Molto bello poi Crossing the Border, dolceamaro spaccato on-the-road della vita rurale cinese, e matura riflessione sulla perdita e la morte.
Non male anche i film "più pop", come appunto il succitato Dying to Survive.
Corea del sud:
Non un granché, e sempre peggio negli anni. Birthday, il film di apertura del festival, incentrato sulla tragedia del traghetto Sewol di qualche anno fa, eccede in drammoni stucchevoli e si salva in corner per la performance da applausi di Jeon Do-yeon, anche lei premiata in teatro (e bella oltre ogni parola).
Per il resto film scialbi e/o non troppo ispirati; paradossalmente tra i film più decenti spiccano le commedie, come il zombie movie demenziale The Odd Family e il succitato Extreme Job, appunto molto carino.
Giappone:
Solito, generalmente una serie di film carini ma quasi nulla di incredibile. Molto bello e delicato Every Day a Good Day, film intriso di "giapponesità", che accompagna diversi anni di vita di una ragazza che ogni settimana si reca da una signora per imparare la cerimonia tradizionale del tè. In pratica uno di quei film dove non succede nulla per due ore, semplicemente focalizzato sulla bellezza delle piccole cose e un'implicita spiritualità della vita di tutti i giorni.
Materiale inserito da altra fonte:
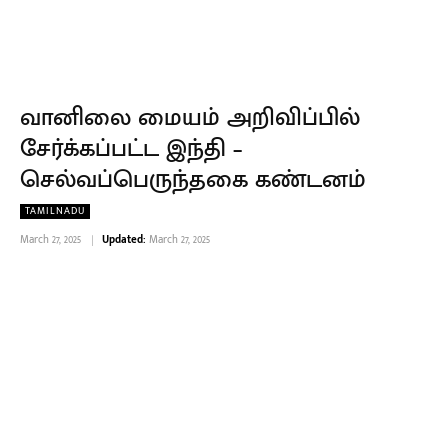
வானிலை மையம் அறிவிப்பில்
சேர்க்கப்பட்ட இந்தி –
செல்வப்பெருந்தகை கண்டனம்
TAMILNADU
March 27, 2025
Updated:
March 27, 2025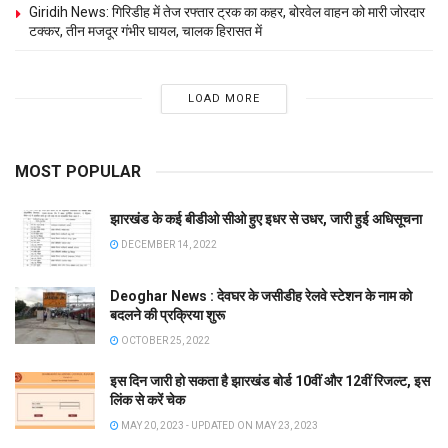
Giridih News: गिरिडीह में तेज रफ्तार ट्रक का कहर, बोरवेल वाहन को मारी जोरदार
टक्कर, तीन मजदूर गंभीर घायल, चालक हिरासत में
LOAD MORE
MOST POPULAR
झारखंड के कई बीडीओ सीओ हुए इधर से उधर, जारी हुई अधिसूचना
DECEMBER 14, 2022
Deoghar News : देवघर के जसीडीह रेलवे स्टेशन के नाम को
बदलने की प्रक्रिया शुरू
OCTOBER 25, 2022
इस दिन जारी हो सकता है झारखंड बोर्ड 10वीं और 12वीं रिजल्ट, इस
लिंक से करें चेक
MAY 20, 2023 - UPDATED ON MAY 23, 2023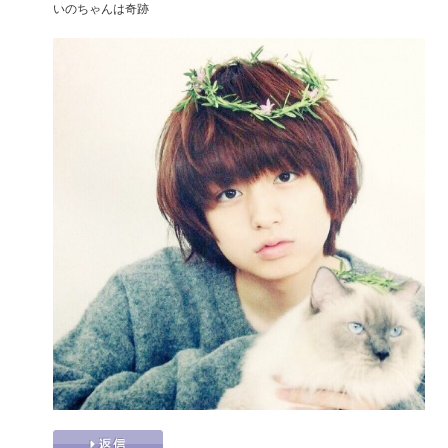
いのちゃんは奇跡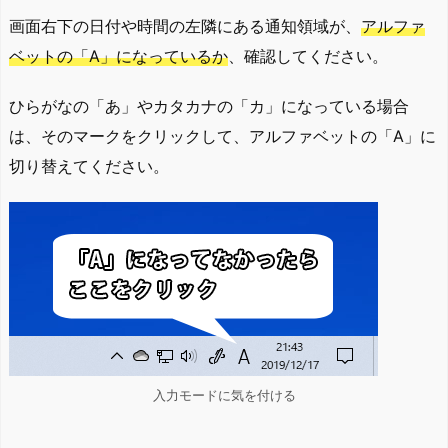
画面右下の日付や時間の左隣にある通知領域が、
アルファ
ベットの「A」になっているか
、確認してください。
ひらがなの「あ」やカタカナの「カ」になっている場合
は、そのマークをクリックして、アルファベットの「A」に
切り替えてください。
入力モードに気を付ける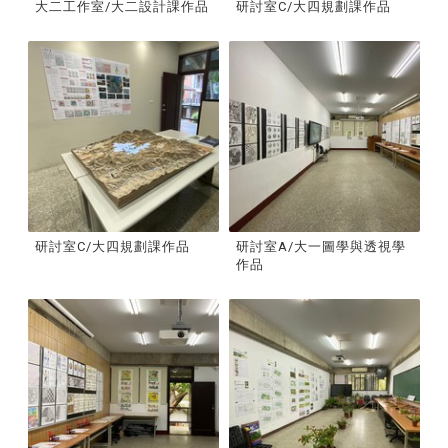
大二工作室/大二設計課作品
研討室C/大四規劃課作品
研討室C/大四規劃課作品
研討室A/大一圖學與透視學
作品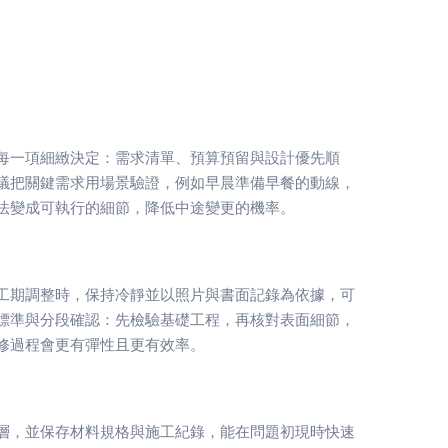
每一項細緻決定：需求清單、預算預留與設計優先順
議把關鍵需求用場景驗證，例如早晨準備早餐的動線，
法變成可執行的細節，降低中途變更的機率。
工期調整時，保持冷靜並以照片與書面記錄為依據，可
標準與分段確認：先檢驗基礎工程，再核對表面細節，
修過程會更有彈性且更有效率。
層，並保存材料規格與施工紀錄，能在問題初現時快速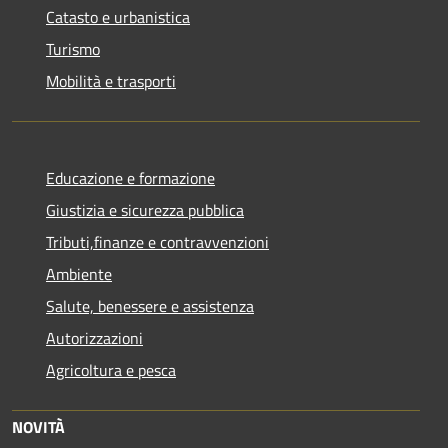
Catasto e urbanistica
Turismo
Mobilità e trasporti
Educazione e formazione
Giustizia e sicurezza pubblica
Tributi,finanze e contravvenzioni
Ambiente
Salute, benessere e assistenza
Autorizzazioni
Agricoltura e pesca
NOVITÀ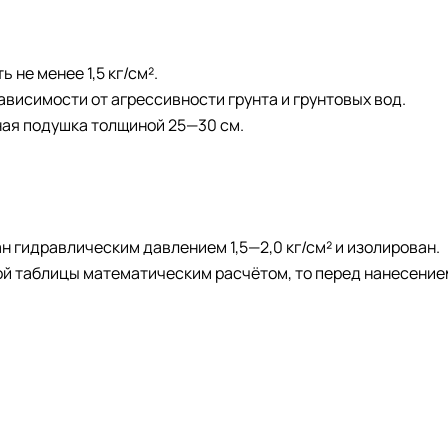
 не менее 1,5 кг/см².
висимости от агрессивности грунта и грунтовых вод.
ная подушка толщиной 25—30 см.
н гидравлическим давлением 1,5—2,0 кг/см² и изолирован.
й таблицы математическим расчётом, то перед нанесени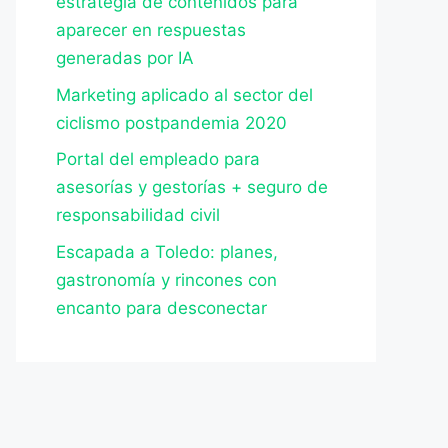
estrategia de contenidos para
aparecer en respuestas
generadas por IA
Marketing aplicado al sector del
ciclismo postpandemia 2020
Portal del empleado para
asesorías y gestorías + seguro de
responsabilidad civil
Escapada a Toledo: planes,
gastronomía y rincones con
encanto para desconectar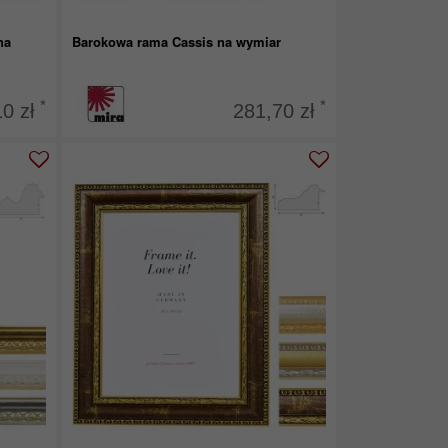
na
Barokowa rama Cassis na wymiar
*
*
10 zł
281,70 zł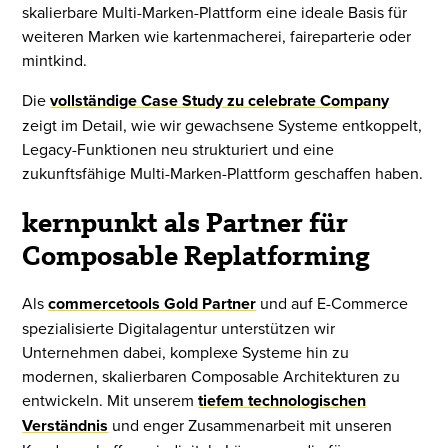
skalierbare Multi-Marken-Plattform eine ideale Basis für
weiteren Marken wie kartenmacherei, faireparterie oder
mintkind.
Die
vollständige Case Study zu celebrate Company
zeigt im Detail, wie wir gewachsene Systeme entkoppelt,
Legacy-Funktionen neu strukturiert und eine
zukunftsfähige Multi-Marken-Plattform geschaffen haben.
kernpunkt als Partner für
Composable Replatforming
Als
commercetools Gold Partner
und auf E-Commerce
spezialisierte Digitalagentur unterstützen wir
Unternehmen dabei, komplexe Systeme hin zu
modernen, skalierbaren Composable Architekturen zu
entwickeln. Mit unserem
tiefem technologischen
Verständnis
und enger Zusammenarbeit mit unseren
Stilisticamente sobrio e asciutto, fatto di colori accesissimi, campi totali ozuiani e curatissimi particolari.
Per il resto molta roba senza infamia né lode, a partire appunto da Fly Me to the Saitama di Takeuchi, tanto leggero quanto dimenticabile. Aspettavo con molto hype Dare to Stop Us (biopic dalle tinte politiche su Koji Wakamatsu e Masao Adachi), ma per quanto scorrevole non mi ha fatto gridare al miracolo.
Hong Kong:
Ed eccoci qua: il mio vincitore morale di questa edizione è l'ultima fatica del mio amato Fruit Chan, Three Husbands.
Probabilmente l'unico, vero film d'autore di questa edizione, allegoria erotica che rasenta l'arthouse porno, presentata come il terzo capitolo della "trilogia della prostituzione" di Chan e, come da suo solito, film che nel profondo vuole parlare di Hong Kong e del sofferto legame con la Cina continentale. E' un film sudicio, sboccato, artistico, a tratti disturbante, profondamente simbolista e quasi impossibile da sviscerare in tutti i suoi innumerevoli significati, politici e non. C'era gente sconvolta alla fine della proiezione, e penso che in pochi ne abbiano scalfito anche solo la superficie. Bravissima Chloe Maayan nei panni della prostituta ninfomane protagonista, che come lei stessa ha affermato si è ispirata ai personaggi femminili di Fellini.
La retrospettiva sui cento anni di cinema coreano purtroppo me la sono persa tutta, ma era stata piazzata a orari per me proibitivi. Conto di recuperare almeno qualcosina.